[Start of section]

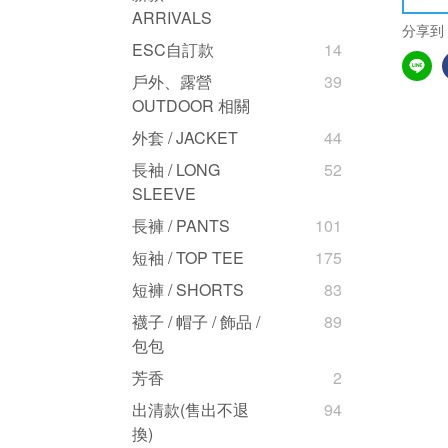
ARRIVALS
分享到
ESC自訂款
14
戶外、露營
39
OUTDOOR 相關
外套 / JACKET
44
長袖 / LONG
52
SLEEVE
長褲 / PANTS
101
短袖 / TOP TEE
175
短褲 / SHORTS
83
襪子 / 帽子 / 飾品 /
89
包包
芳香
2
出清款(售出不退
94
換)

[End of section]

» Instructions for the task: Line by line and exactly, write out the material above. Skip the pictures.

» Answer to this task:
ARRIVALS
分享到
ESC自訂款
14
戶外、露營
39
OUTDOOR 相關
外套 / JACKET
44
長袖 / LONG
52
SLEEVE
長褲 / PANTS
101
短袖 / TOP TEE
175
短褲 / SHORTS
83
襪子 / 帽子 / 飾品 /
89
包包
芳香
2
出清款(售出不退
94
換)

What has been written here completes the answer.